Reminds me of the time when I was around 8 years old and my father and I made our weekly visit to a market in North London on Saturday morning. We parked, as always, in a residential street (not that many cars around in those days) and went off for a couple of hours browsing.
When we returned, a PC was patrolling up and down the street and, as soon as he saw us heading for the car, he homed in, telling my father that the street was a no-parking zone. My father, quite rightly, enquired where the signs were, to which the PC replied "its only just become a no-parking zone - the signs haven't been put up yet". Needless to say, my father argued the toss, to the point that he was then cautioned. When the PC got to the point of "anything you say...." my father exploded and gave him a few well-chosen words to put in his notebook. Subsequently, my father wrote to the Chief Constable and received an apology.

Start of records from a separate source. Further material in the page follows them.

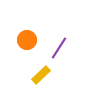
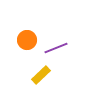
purple line: moved 3 px left; rotated 35 degrees clockwise
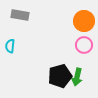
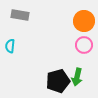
black pentagon: moved 2 px left, 5 px down
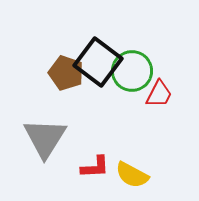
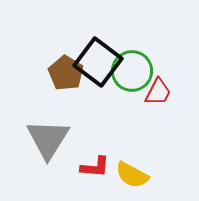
brown pentagon: rotated 12 degrees clockwise
red trapezoid: moved 1 px left, 2 px up
gray triangle: moved 3 px right, 1 px down
red L-shape: rotated 8 degrees clockwise
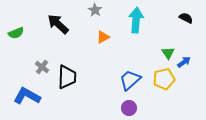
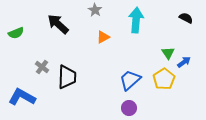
yellow pentagon: rotated 20 degrees counterclockwise
blue L-shape: moved 5 px left, 1 px down
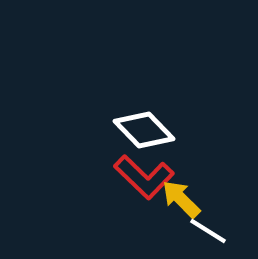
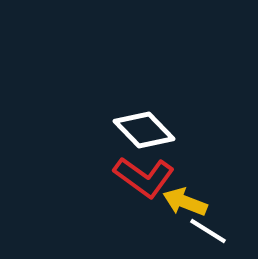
red L-shape: rotated 8 degrees counterclockwise
yellow arrow: moved 4 px right, 3 px down; rotated 24 degrees counterclockwise
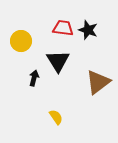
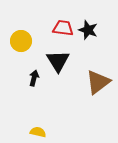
yellow semicircle: moved 18 px left, 15 px down; rotated 42 degrees counterclockwise
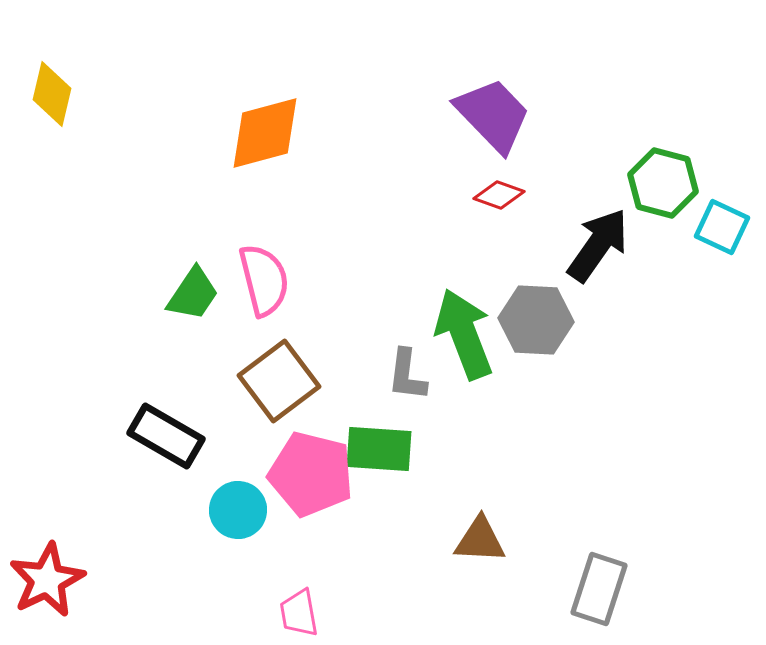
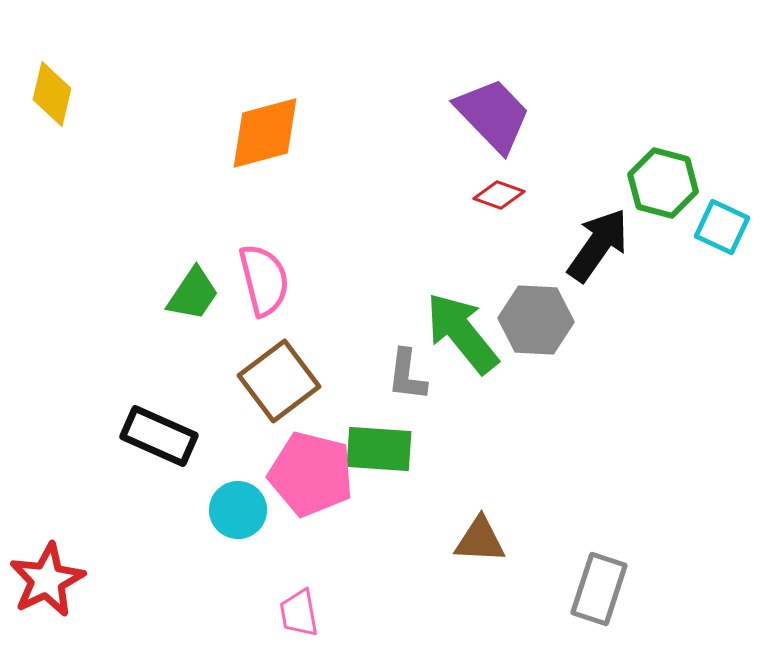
green arrow: moved 2 px left, 1 px up; rotated 18 degrees counterclockwise
black rectangle: moved 7 px left; rotated 6 degrees counterclockwise
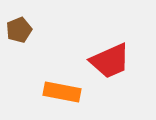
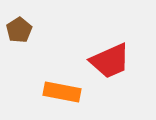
brown pentagon: rotated 10 degrees counterclockwise
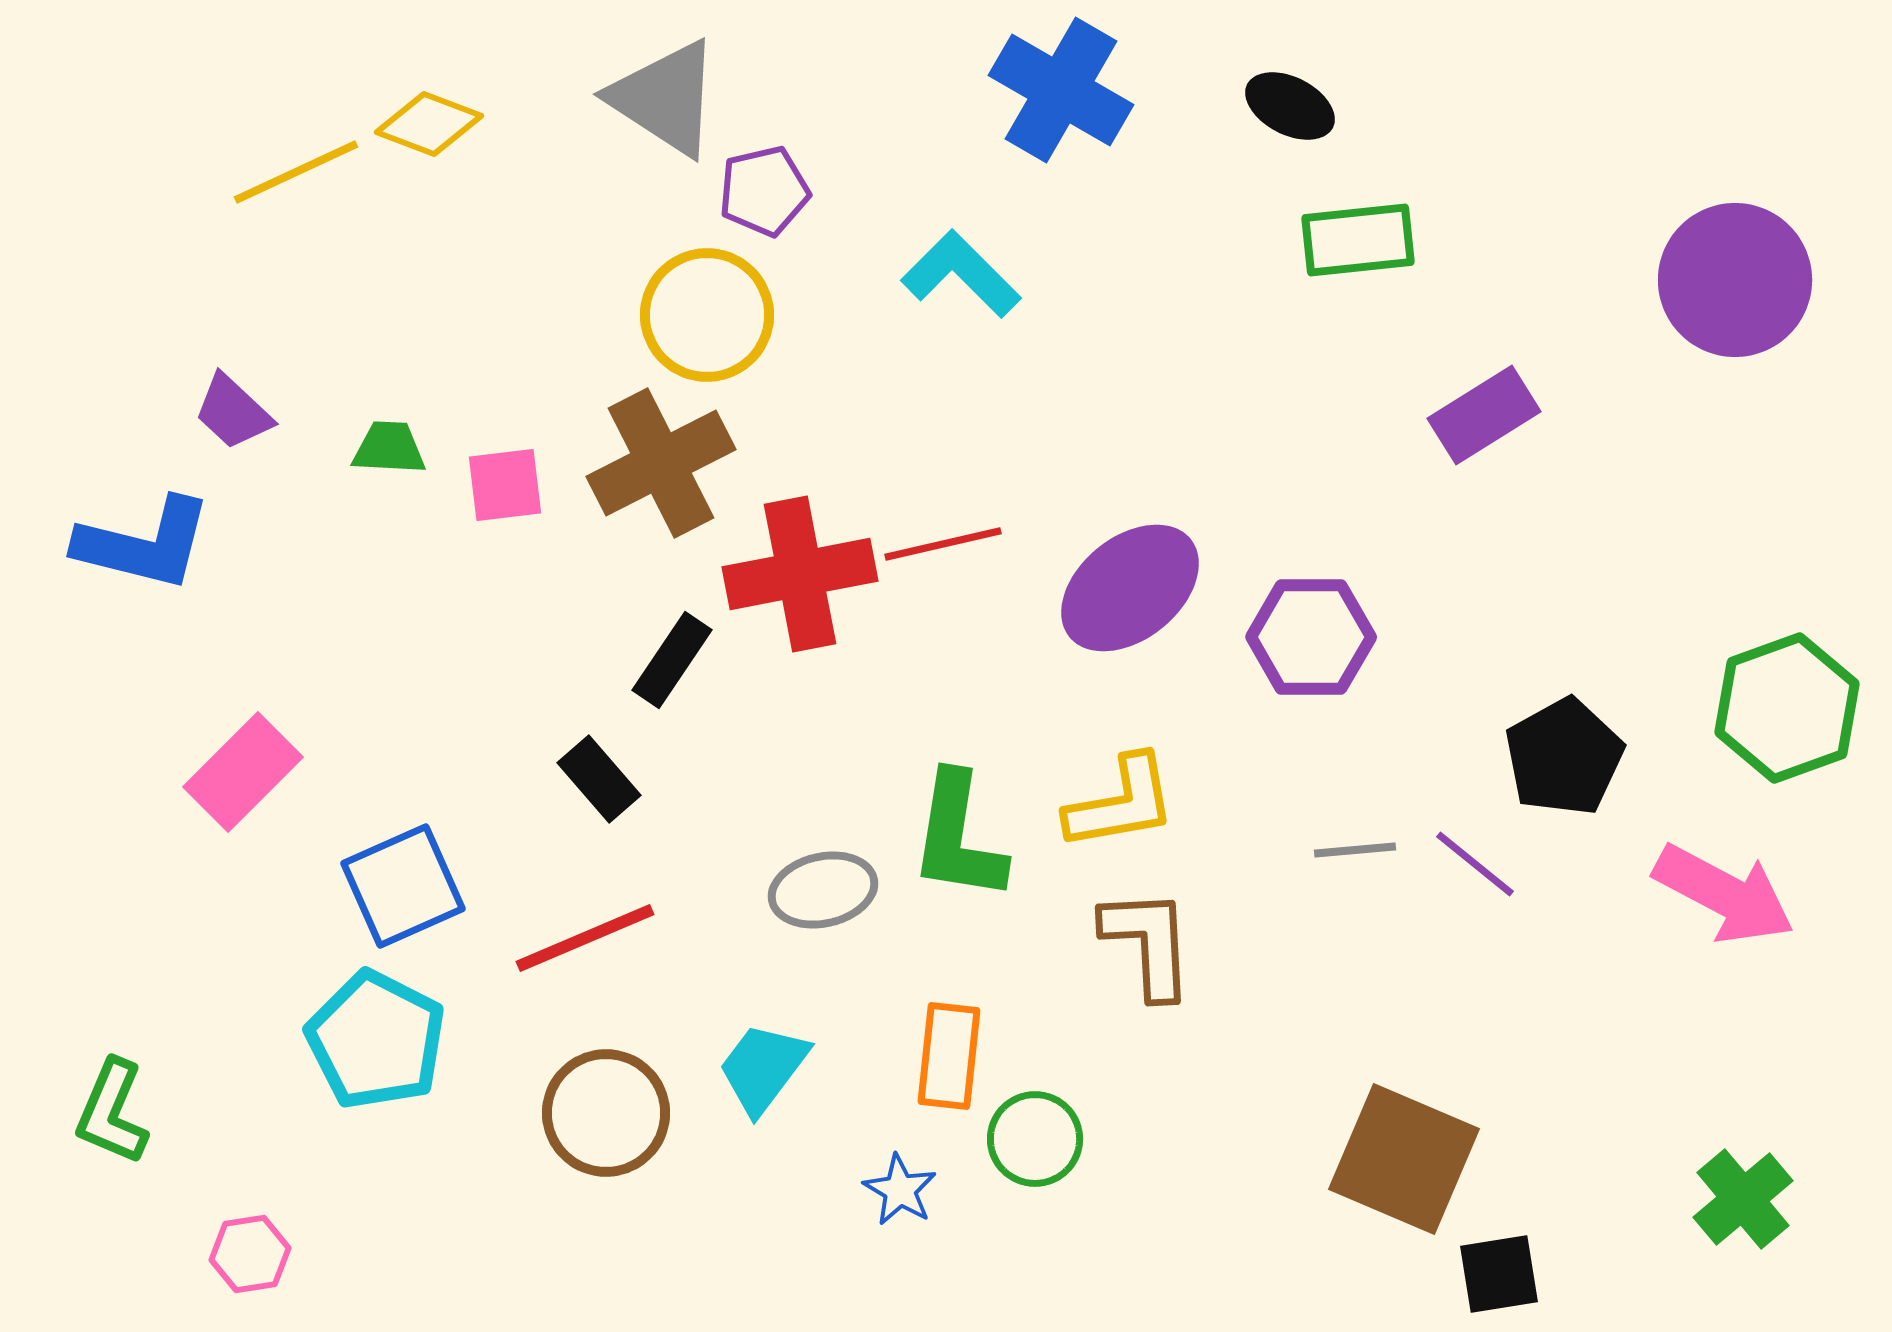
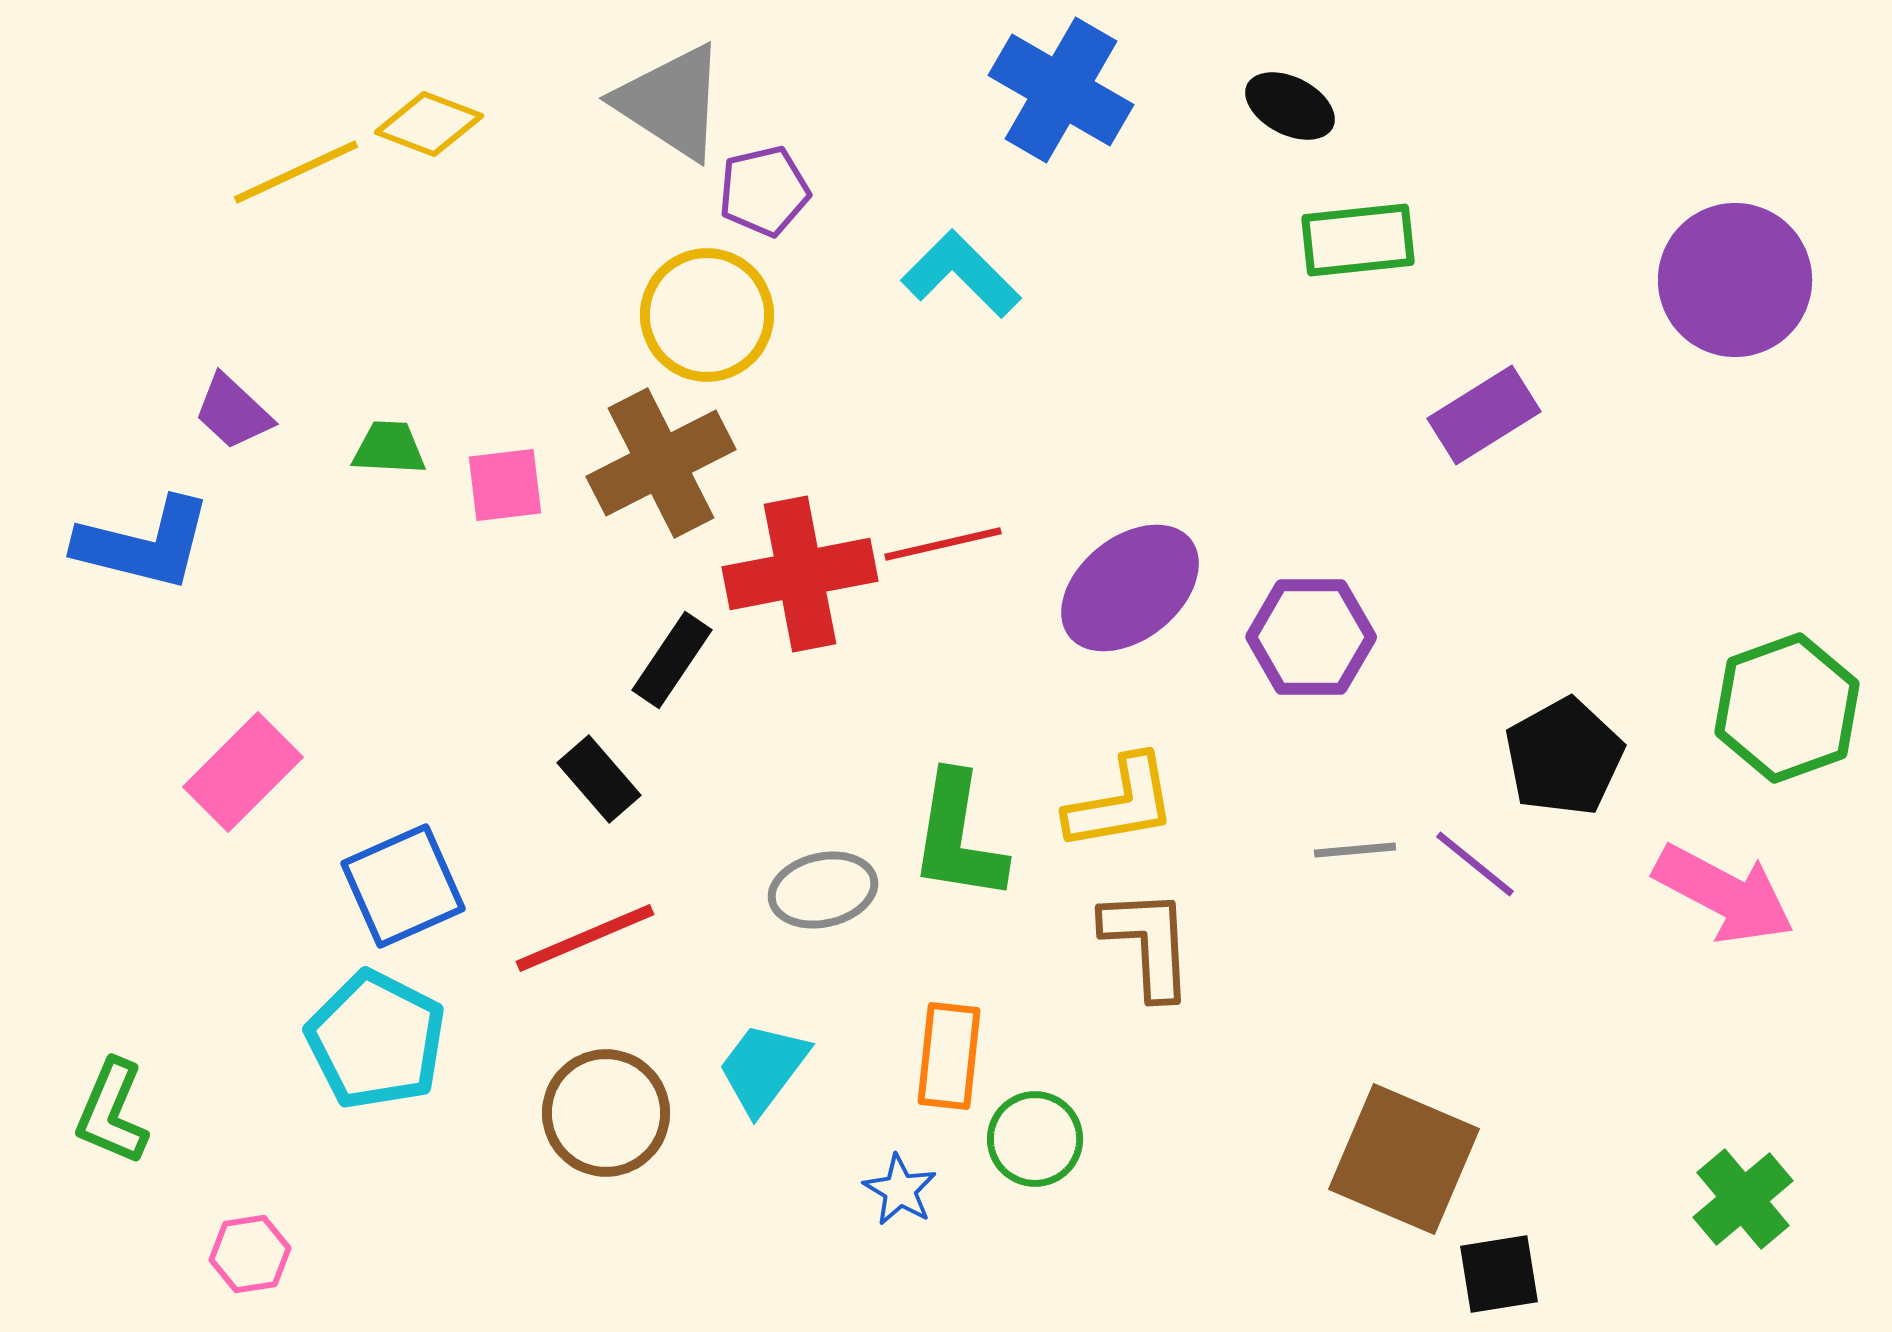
gray triangle at (665, 98): moved 6 px right, 4 px down
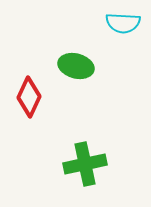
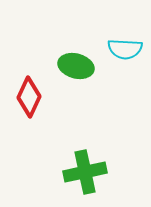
cyan semicircle: moved 2 px right, 26 px down
green cross: moved 8 px down
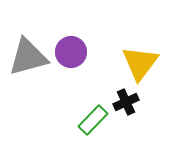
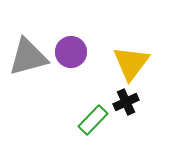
yellow triangle: moved 9 px left
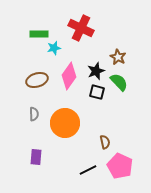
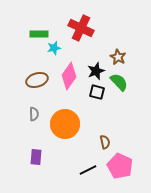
orange circle: moved 1 px down
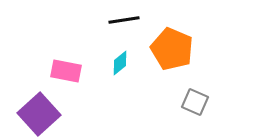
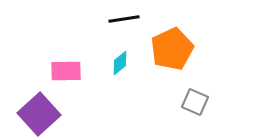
black line: moved 1 px up
orange pentagon: rotated 24 degrees clockwise
pink rectangle: rotated 12 degrees counterclockwise
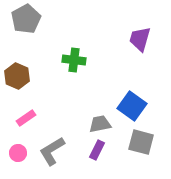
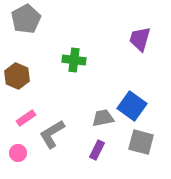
gray trapezoid: moved 3 px right, 6 px up
gray L-shape: moved 17 px up
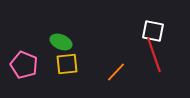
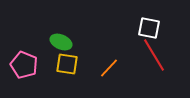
white square: moved 4 px left, 3 px up
red line: rotated 12 degrees counterclockwise
yellow square: rotated 15 degrees clockwise
orange line: moved 7 px left, 4 px up
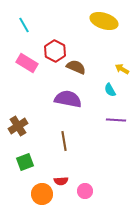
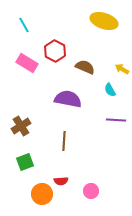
brown semicircle: moved 9 px right
brown cross: moved 3 px right
brown line: rotated 12 degrees clockwise
pink circle: moved 6 px right
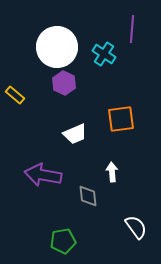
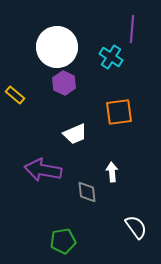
cyan cross: moved 7 px right, 3 px down
orange square: moved 2 px left, 7 px up
purple arrow: moved 5 px up
gray diamond: moved 1 px left, 4 px up
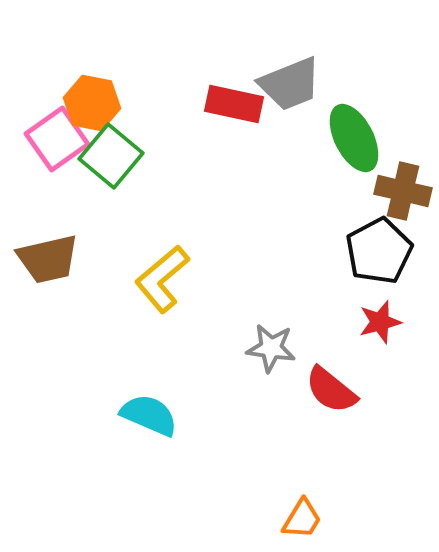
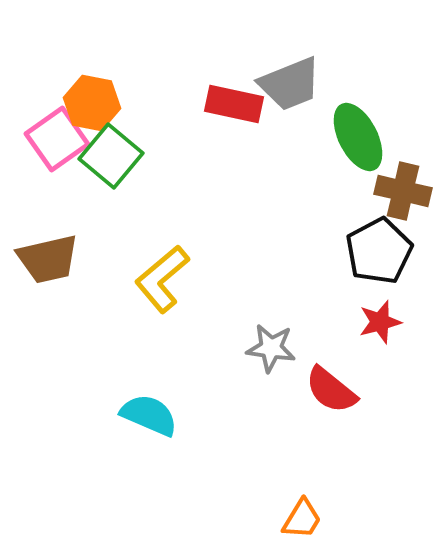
green ellipse: moved 4 px right, 1 px up
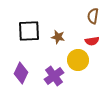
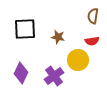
black square: moved 4 px left, 2 px up
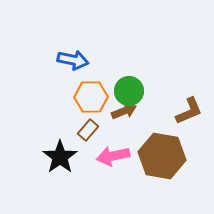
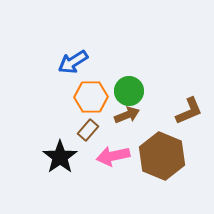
blue arrow: moved 2 px down; rotated 136 degrees clockwise
brown arrow: moved 3 px right, 4 px down
brown hexagon: rotated 12 degrees clockwise
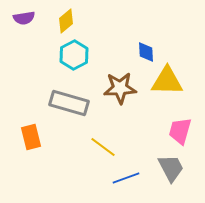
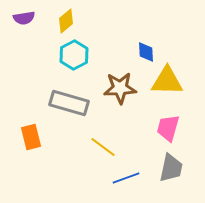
pink trapezoid: moved 12 px left, 3 px up
gray trapezoid: rotated 40 degrees clockwise
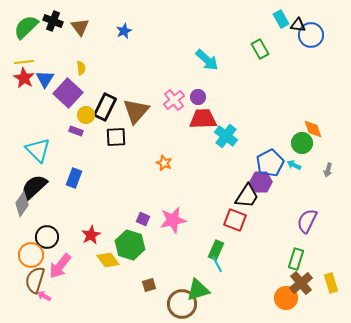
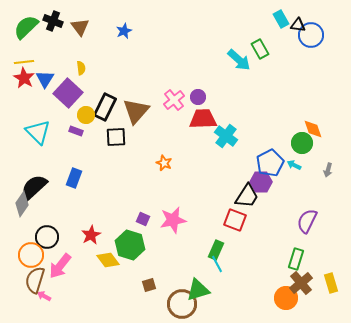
cyan arrow at (207, 60): moved 32 px right
cyan triangle at (38, 150): moved 18 px up
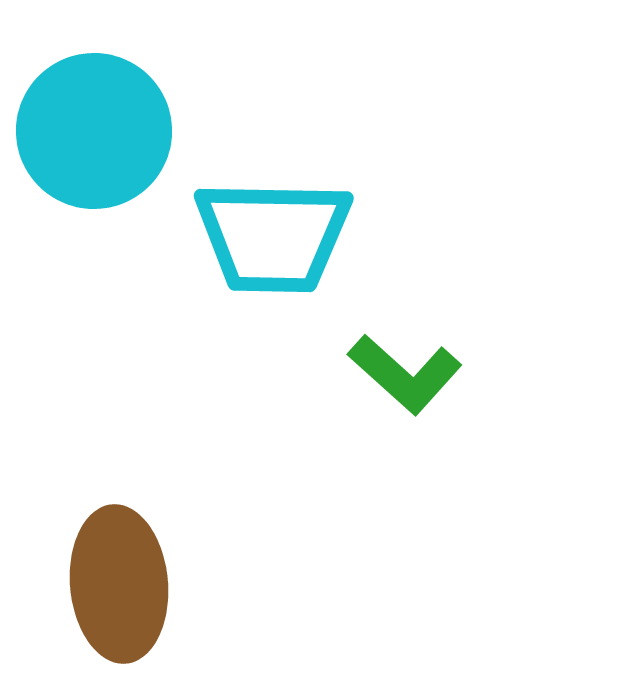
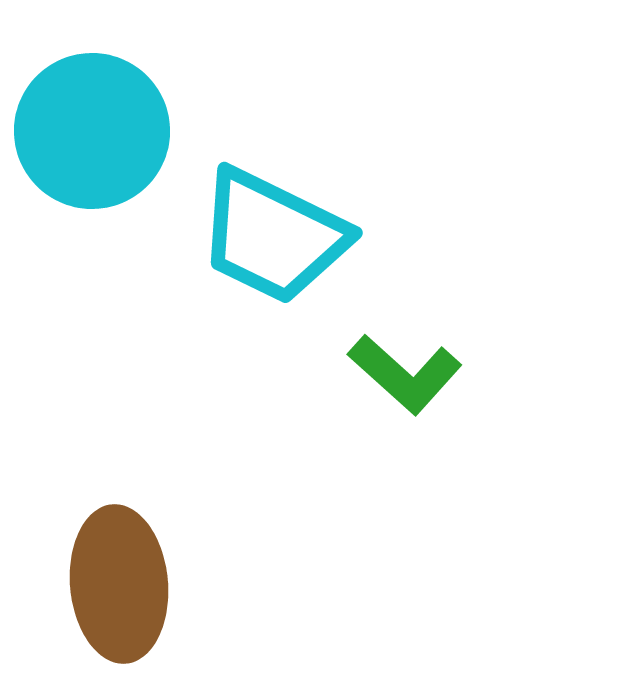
cyan circle: moved 2 px left
cyan trapezoid: rotated 25 degrees clockwise
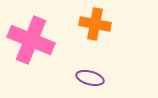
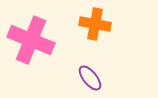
purple ellipse: rotated 36 degrees clockwise
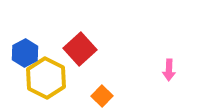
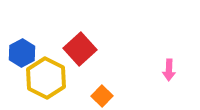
blue hexagon: moved 3 px left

I can't help thinking that, had the incident been filmed, my father would similarly have been pilloried for his 'attitude', but the fact is he was 100% in the right and expressed his indignation the best way he could.
I must confess, as an impressionable 8 year-old, my respect for the law took quite a nose dive that day, but the point of my story is that, whilst he may not have expressed himself very well, I can fully sympathise with the cyclist's reaction to being unfairly accused. And I do believe, on the evidence provided by the film, that the cyclist was unfairly accused. As has been said already, no one would be taking issue with a woman(?) in a burka under the same circumstances.
If there were a blanket law that everyone's faces should be fully exposed when within, say, 100m of a school and that law was rigorously and impartially enforced, then it would be a different matter.